------ TASK MATERIAL ------

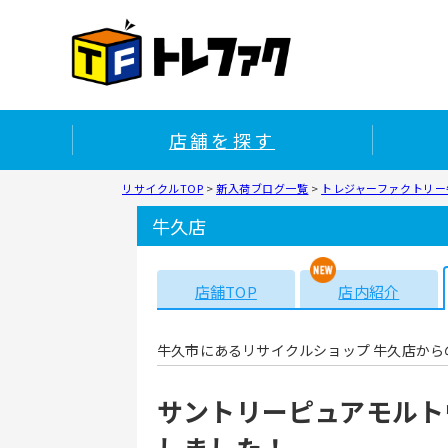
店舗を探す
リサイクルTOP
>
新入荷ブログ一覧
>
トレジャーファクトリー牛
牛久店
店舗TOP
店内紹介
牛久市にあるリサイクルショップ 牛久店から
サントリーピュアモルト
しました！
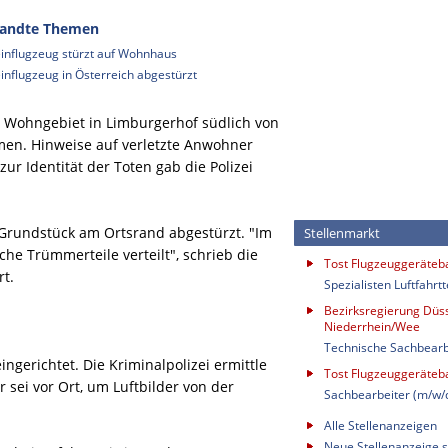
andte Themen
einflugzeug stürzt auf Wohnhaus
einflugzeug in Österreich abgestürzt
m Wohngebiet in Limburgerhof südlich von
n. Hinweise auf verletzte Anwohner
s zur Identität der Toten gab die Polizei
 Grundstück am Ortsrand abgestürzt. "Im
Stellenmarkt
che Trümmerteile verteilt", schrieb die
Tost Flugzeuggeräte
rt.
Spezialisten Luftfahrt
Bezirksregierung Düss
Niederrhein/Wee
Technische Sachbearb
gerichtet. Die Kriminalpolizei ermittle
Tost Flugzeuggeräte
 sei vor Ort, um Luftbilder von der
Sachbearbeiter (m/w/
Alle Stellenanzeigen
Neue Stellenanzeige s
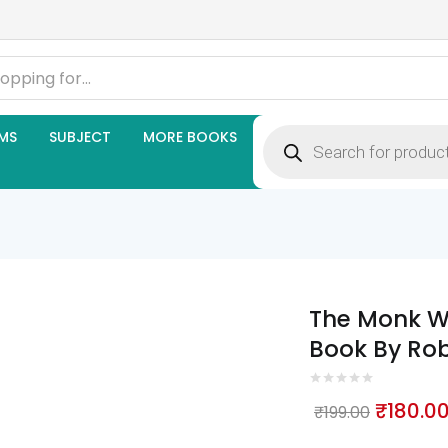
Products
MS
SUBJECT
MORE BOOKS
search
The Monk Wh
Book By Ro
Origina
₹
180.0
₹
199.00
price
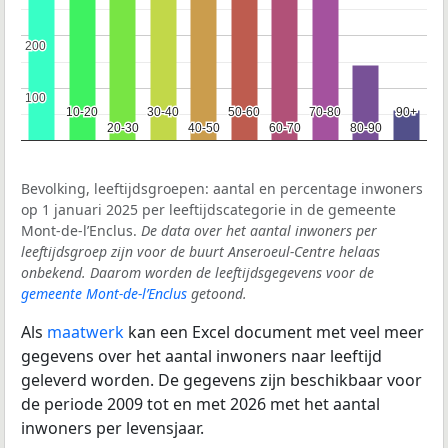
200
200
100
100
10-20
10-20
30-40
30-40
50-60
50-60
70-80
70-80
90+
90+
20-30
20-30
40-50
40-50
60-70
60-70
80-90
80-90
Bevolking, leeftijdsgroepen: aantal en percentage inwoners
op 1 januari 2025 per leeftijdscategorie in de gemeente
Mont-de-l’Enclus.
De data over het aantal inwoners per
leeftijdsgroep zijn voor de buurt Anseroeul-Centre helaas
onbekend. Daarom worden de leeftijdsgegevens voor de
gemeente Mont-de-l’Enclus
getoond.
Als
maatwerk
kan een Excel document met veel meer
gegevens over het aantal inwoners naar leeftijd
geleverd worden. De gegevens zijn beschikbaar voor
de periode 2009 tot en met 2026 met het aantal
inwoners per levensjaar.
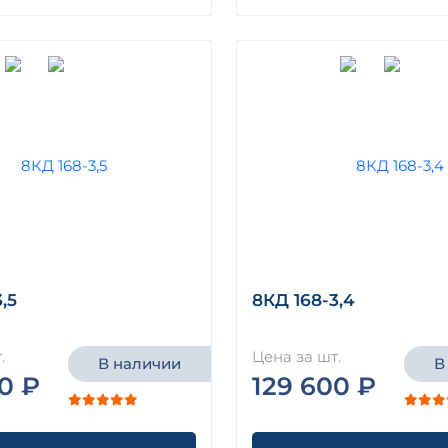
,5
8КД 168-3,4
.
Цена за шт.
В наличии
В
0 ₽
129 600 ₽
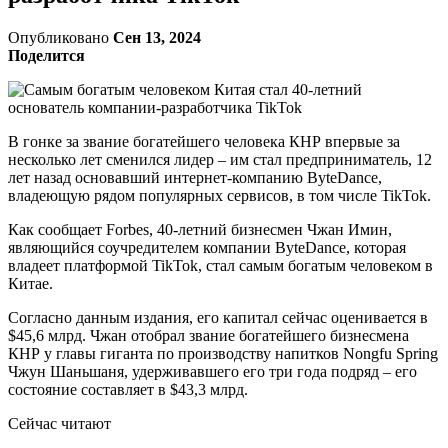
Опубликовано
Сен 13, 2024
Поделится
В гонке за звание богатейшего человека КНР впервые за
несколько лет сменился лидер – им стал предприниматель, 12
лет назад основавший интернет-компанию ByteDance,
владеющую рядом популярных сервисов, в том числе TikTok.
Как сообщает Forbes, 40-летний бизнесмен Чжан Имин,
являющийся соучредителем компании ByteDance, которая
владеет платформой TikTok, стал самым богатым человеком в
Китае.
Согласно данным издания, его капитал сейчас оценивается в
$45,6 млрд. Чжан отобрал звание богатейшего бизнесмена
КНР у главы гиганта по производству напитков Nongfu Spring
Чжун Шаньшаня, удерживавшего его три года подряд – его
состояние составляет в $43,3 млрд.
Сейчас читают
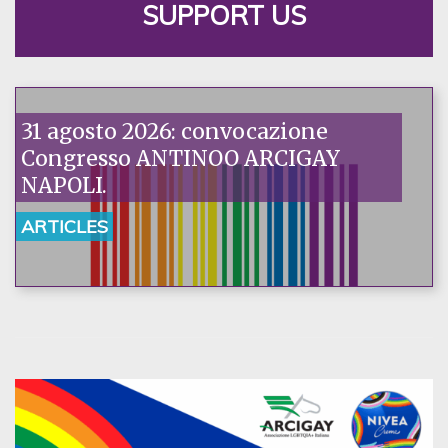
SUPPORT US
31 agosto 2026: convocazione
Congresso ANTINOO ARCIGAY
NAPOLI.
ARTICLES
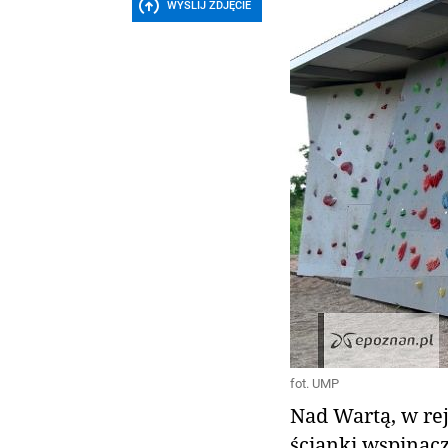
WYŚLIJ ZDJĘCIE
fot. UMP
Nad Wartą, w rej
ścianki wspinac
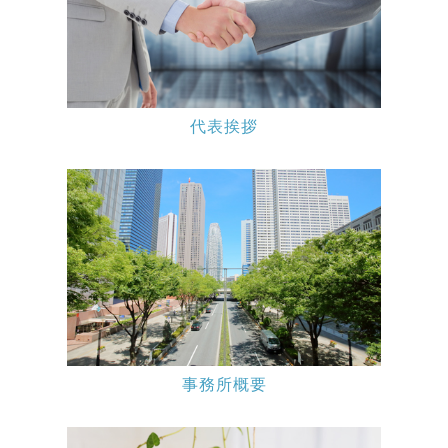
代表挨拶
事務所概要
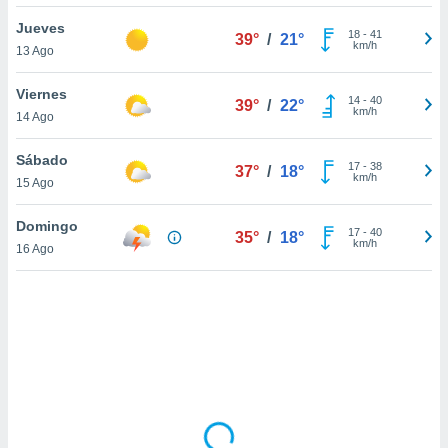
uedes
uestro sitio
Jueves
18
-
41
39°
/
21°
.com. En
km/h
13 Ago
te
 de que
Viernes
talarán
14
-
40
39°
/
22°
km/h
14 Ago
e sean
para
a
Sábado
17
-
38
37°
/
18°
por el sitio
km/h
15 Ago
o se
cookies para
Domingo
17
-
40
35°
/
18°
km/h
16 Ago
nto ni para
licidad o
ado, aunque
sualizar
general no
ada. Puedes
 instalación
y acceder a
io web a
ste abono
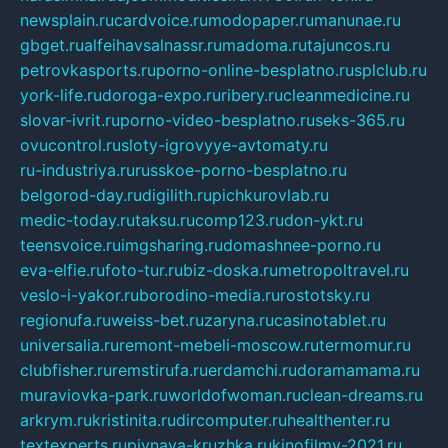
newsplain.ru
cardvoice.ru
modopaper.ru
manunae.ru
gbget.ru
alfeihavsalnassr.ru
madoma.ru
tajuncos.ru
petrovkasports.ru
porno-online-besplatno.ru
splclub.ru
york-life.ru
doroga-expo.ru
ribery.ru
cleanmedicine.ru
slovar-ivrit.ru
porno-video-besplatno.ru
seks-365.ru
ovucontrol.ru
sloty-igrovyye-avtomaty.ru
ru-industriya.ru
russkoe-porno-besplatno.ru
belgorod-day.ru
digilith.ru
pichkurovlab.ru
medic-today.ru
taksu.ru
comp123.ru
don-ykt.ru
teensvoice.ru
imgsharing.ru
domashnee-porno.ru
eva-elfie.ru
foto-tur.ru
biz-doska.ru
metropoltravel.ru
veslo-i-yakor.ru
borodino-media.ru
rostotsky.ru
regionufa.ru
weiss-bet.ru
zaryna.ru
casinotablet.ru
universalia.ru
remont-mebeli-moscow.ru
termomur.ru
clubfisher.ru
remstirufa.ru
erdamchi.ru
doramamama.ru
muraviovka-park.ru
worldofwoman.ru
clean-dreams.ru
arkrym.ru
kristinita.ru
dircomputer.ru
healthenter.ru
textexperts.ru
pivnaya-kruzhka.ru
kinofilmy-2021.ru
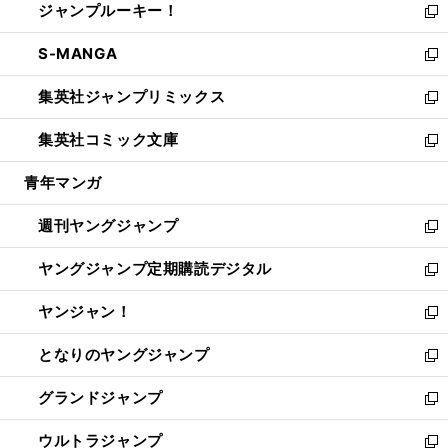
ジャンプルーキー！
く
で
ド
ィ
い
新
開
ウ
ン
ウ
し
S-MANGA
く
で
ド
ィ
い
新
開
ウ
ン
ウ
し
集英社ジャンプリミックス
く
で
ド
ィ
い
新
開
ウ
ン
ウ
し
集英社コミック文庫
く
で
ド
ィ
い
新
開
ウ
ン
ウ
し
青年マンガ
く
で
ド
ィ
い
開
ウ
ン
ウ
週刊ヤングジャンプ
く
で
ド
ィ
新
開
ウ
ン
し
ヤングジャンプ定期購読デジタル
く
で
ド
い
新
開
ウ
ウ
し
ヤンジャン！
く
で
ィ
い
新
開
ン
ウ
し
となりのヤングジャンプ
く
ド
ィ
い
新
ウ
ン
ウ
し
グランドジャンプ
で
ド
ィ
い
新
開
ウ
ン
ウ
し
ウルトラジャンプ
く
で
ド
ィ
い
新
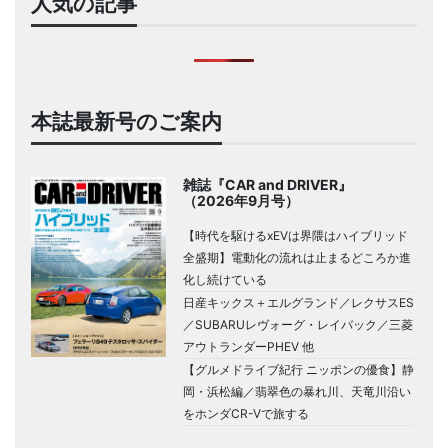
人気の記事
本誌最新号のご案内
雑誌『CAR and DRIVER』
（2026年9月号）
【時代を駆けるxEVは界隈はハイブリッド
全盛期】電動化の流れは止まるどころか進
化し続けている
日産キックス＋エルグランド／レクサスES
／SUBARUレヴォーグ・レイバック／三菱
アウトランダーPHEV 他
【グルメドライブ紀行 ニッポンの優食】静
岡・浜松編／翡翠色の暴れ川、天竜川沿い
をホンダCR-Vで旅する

------

WORK INSTRUCTIONS ▸ Leave out the pictures, and give all the records again exactly.

WRITTEN REPLY ▸
店舗を探す
リサイクルTOP
>
新入荷ブログ一覧
>
トレジャーファクトリー牛
牛久店
店舗TOP
店内紹介
牛久市にあるリサイクルショップ 牛久店から
サントリーピュアモルト
しました！
andte Themen
einflugzeug stürzt auf Wohnhaus
einflugzeug in Österreich abgestürzt
m Wohngebiet in Limburgerhof südlich von
n. Hinweise auf verletzte Anwohner
s zur Identität der Toten gab die Polizei
 Grundstück am Ortsrand abgestürzt. "Im
Stellenmarkt
che Trümmerteile verteilt", schrieb die
Tost Flugzeuggeräte
rt.
Spezialisten Luftfahrt
Bezirksregierung Düss
Niederrhein/Wee
Technische Sachbearb
gerichtet. Die Kriminalpolizei ermittle
Tost Flugzeuggeräte
 sei vor Ort, um Luftbilder von der
Sachbearbeiter (m/w/
Alle Stellenanzeigen
Neue Stellenanzeige s
Products
MS
SUBJECT
MORE BOOKS
search
The Monk Wh
Book By Ro
Origina
₹
180.0
₹
199.00
price
200
200
100
100
10-20
10-20
30-40
30-40
50-60
50-60
70-80
70-80
90+
90+
20-30
20-30
40-50
40-50
60-70
60-70
80-90
80-90
Bevolking, leeftijdsgroepen: aantal en percentage inwoners
op 1 januari 2025 per leeftijdscategorie in de gemeente
Mont-de-l’Enclus.
De data over het aantal inwoners per
leeftijdsgroep zijn voor de buurt Anseroeul-Centre helaas
onbekend. Daarom worden de leeftijdsgegevens voor de
gemeente Mont-de-l’Enclus
getoond.
Als
maatwerk
kan een Excel document met veel meer
gegevens over het aantal inwoners naar leeftijd
geleverd worden. De gegevens zijn beschikbaar voor
de periode 2009 tot en met 2026 met het aantal
inwoners per levensjaar.
,5
8КД 168-3,4
.
Цена за шт.
В наличии
В
0 ₽
129 600 ₽
Опубликовано
Сен 13, 2024
Поделится
В гонке за звание богатейшего человека КНР впервые за
несколько лет сменился лидер – им стал предприниматель, 12
лет назад основавший интернет-компанию ByteDance,
владеющую рядом популярных сервисов, в том числе TikTok.
Как сообщает Forbes, 40-летний бизнесмен Чжан Имин,
являющийся соучредителем компании ByteDance, которая
владеет платформой TikTok, стал самым богатым человеком в
Китае.
Согласно данным издания, его капитал сейчас оценивается в
$45,6 млрд. Чжан отобрал звание богатейшего бизнесмена
КНР у главы гиганта по производству напитков Nongfu Spring
Чжун Шаньшаня, удерживавшего его три года подряд – его
состояние составляет в $43,3 млрд.
Сейчас читают
SUPPORT US
31 agosto 2026: convocazione
Congresso ANTINOO ARCIGAY
NAPOLI.
ARTICLES
WYŚLIJ ZDJĘCIE
fot. UMP
Nad Wartą, w rej
ścianki wspinac
代表挨拶
事務所概要
uedes
uestro sitio
Jueves
18
-
41
39°
/
21°
.com. En
km/h
13 Ago
te
 de que
Viernes
talarán
14
-
40
39°
/
22°
km/h
14 Ago
e sean
para
a
Sábado
17
-
38
37°
/
18°
por el sitio
km/h
15 Ago
o se
cookies para
Domingo
17
-
40
35°
/
18°
km/h
16 Ago
nto ni para
licidad o
ado, aunque
sualizar
general no
ada. Puedes
 instalación
y acceder a
io web a
ste abono
newsplain.ru
cardvoice.ru
modopaper.ru
manunae.ru
gbget.ru
alfeihavsalnassr.ru
madoma.ru
tajuncos.ru
petrovkasports.ru
porno-online-besplatno.ru
splclub.ru
york-life.ru
doroga-expo.ru
ribery.ru
cleanmedicine.ru
slovar-ivrit.ru
porno-video-besplatno.ru
seks-365.ru
ovucontrol.ru
sloty-igrovyye-avtomaty.ru
ru-industriya.ru
russkoe-porno-besplatno.ru
belgorod-day.ru
digilith.ru
pichkurovlab.ru
medic-today.ru
taksu.ru
comp123.ru
don-ykt.ru
teensvoice.ru
imgsharing.ru
domashnee-porno.ru
eva-elfie.ru
foto-tur.ru
biz-doska.ru
metropoltravel.ru
veslo-i-yakor.ru
borodino-media.ru
rostotsky.ru
regionufa.ru
weiss-bet.ru
zaryna.ru
casinotablet.ru
universalia.ru
remont-mebeli-moscow.ru
termomur.ru
clubfisher.ru
remstirufa.ru
erdamchi.ru
doramamama.ru
muraviovka-park.ru
worldofwoman.ru
clean-dreams.ru
arkrym.ru
kristinita.ru
dircomputer.ru
healthenter.ru
textexperts.ru
pivnaya-kruzhka.ru
kinofilmy-2021.ru
ジャンプルーキー！
く
で
ド
ィ
い
新
開
ウ
ン
ウ
し
S-MANGA
く
で
ド
ィ
い
新
開
ウ
ン
ウ
し
集英社ジャンプリミックス
く
で
ド
ィ
い
新
開
ウ
ン
ウ
し
集英社コミック文庫
く
で
ド
ィ
い
新
開
ウ
ン
ウ
し
青年マンガ
く
で
ド
ィ
い
開
ウ
ン
ウ
週刊ヤングジャンプ
く
で
ド
ィ
新
開
ウ
ン
し
ヤングジャンプ定期購読デジタル
く
で
ド
い
新
開
ウ
ウ
し
ヤンジャン！
く
で
ィ
い
新
開
ン
ウ
し
となりのヤングジャンプ
く
ド
ィ
い
新
ウ
ン
ウ
し
グランドジャンプ
で
ド
ィ
い
新
開
ウ
ン
ウ
し
ウルトラジャンプ
く
で
ド
ィ
い
新
人気の記事
本誌最新号のご案内
雑誌『CAR and DRIVER』
（2026年9月号）
【時代を駆けるxEVは界隈はハイブリッド
全盛期】電動化の流れは止まるどころか進
化し続けている
日産キックス＋エルグランド／レクサスES
／SUBARUレヴォーグ・レイバック／三菱
アウトランダーPHEV 他
【グルメドライブ紀行 ニッポンの優食】静
岡・浜松編／翡翠色の暴れ川、天竜川沿い
をホンダCR-Vで旅する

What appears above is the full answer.